→ **What you should do**
In the listing below, find each line containing "Dawlance" and report it.

→ **Extracted records**
• • • • •

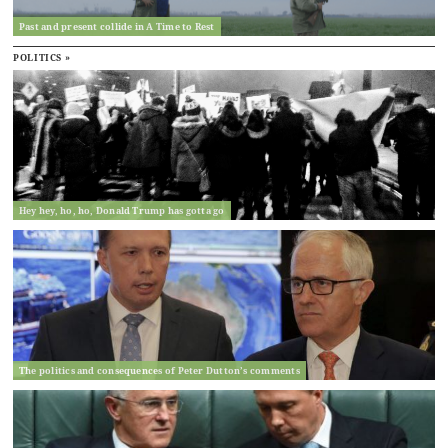
Past and present collide in A Time to Rest
POLITICS »
Hey hey, ho, ho, Donald Trump has gotta go
The politics and consequences of Peter Dutton’s comments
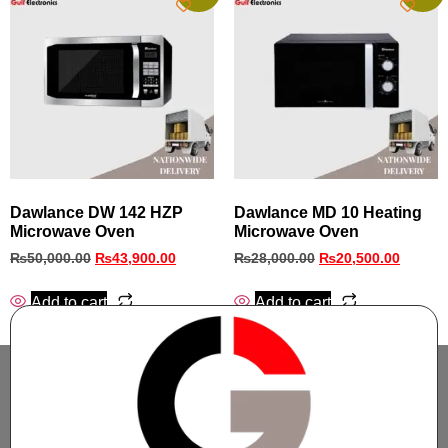
Dawlance DW 142 HZP
Dawlance MD 10 Heating
Microwave Oven
Microwave Oven
₨
50,000.00
₨
43,900.00
₨
28,000.00
₨
20,500.00
Add to cart
Add to cart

• • • • •

→ **Reply to the exercise**
Dawlance DW 142 HZP
Dawlance MD 10 Heating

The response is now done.